The celebrated work of Barak et al. (Crypto'01) ruled out the possibility of virtual black-box (VBB) obfuscation for general circuits. The recent work of Canetti, Kalai, and Paneth (TCC'15) extended this impossibility to the random oracle model as well assuming the existence of trapdoor permutations (TDPs). On the other hand, the works of Barak et al. (Crypto'14) and Brakerski-Rothblum (TCC'14) showed that general VBB obfuscation is indeed possible in idealized graded encoding models. The recent work of Pass and Shelat (Cryptology ePrint 2015/383) complemented this result by ruling out general VBB obfuscation in idealized graded encoding models that enable evaluation of constant-degree polynomials in finite fields. In this work, we extend the above two impossibility results for general VBB obfuscation in idealized models. In particular we prove the following two results both assuming the existence of trapdoor permutations: - There is no general VBB obfuscation in the generic group model of Shoup (Eurocrypt'97) for any abelian group.
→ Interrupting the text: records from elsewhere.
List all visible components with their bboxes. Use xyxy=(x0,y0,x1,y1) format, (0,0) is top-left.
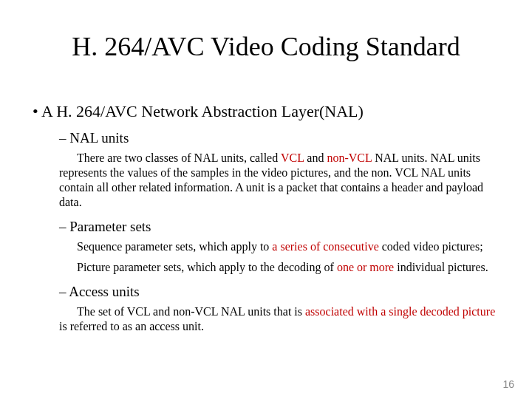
highlight-vcl: VCL xyxy=(281,151,304,164)
text: and xyxy=(304,151,327,164)
highlight-non-vcl: non-VCL xyxy=(327,151,372,164)
para-parameter-sets-1: Sequence parameter sets, which apply to … xyxy=(59,239,505,254)
text: There are two classes of NAL units, call… xyxy=(77,151,281,164)
text: Sequence parameter sets, which apply to xyxy=(77,240,272,253)
para-parameter-sets-2: Picture parameter sets, which apply to t… xyxy=(59,260,505,275)
text: Picture parameter sets, which apply to t… xyxy=(77,261,337,273)
bullet-level1: A H. 264/AVC Network Abstraction Layer(N… xyxy=(33,102,505,121)
text: The set of VCL and non-VCL NAL units tha… xyxy=(77,305,305,318)
para-access-units: The set of VCL and non-VCL NAL units tha… xyxy=(59,304,505,334)
bullet-nal-units: NAL units xyxy=(59,130,505,146)
highlight-one-or-more: one or more xyxy=(337,261,394,273)
slide-title: H. 264/AVC Video Coding Standard xyxy=(0,31,532,62)
text: individual pictures. xyxy=(394,261,488,273)
para-nal-units: There are two classes of NAL units, call… xyxy=(59,151,505,210)
slide: H. 264/AVC Video Coding Standard A H. 26… xyxy=(0,0,532,399)
bullet-parameter-sets: Parameter sets xyxy=(59,219,505,235)
text: is referred to as an access unit. xyxy=(59,320,204,332)
slide-body: A H. 264/AVC Network Abstraction Layer(N… xyxy=(33,96,505,340)
highlight-series: a series of consecutive xyxy=(272,240,378,253)
page-number: 16 xyxy=(502,378,514,390)
bullet-access-units: Access units xyxy=(59,284,505,300)
highlight-associated: associated with a single decoded picture xyxy=(305,305,495,318)
text: coded video pictures; xyxy=(379,240,483,253)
By applying our techniques to the setting of Pass and Shelat we extend their result to any (even non-commutative) finite ring. - There is no general VBB obfuscation in the random trapdoor permutation oracle model. Note that as opposed to the random oracle which is an idealized primitive for symmetric primitives, random trapdoor permutation is an idealized public-key primitive.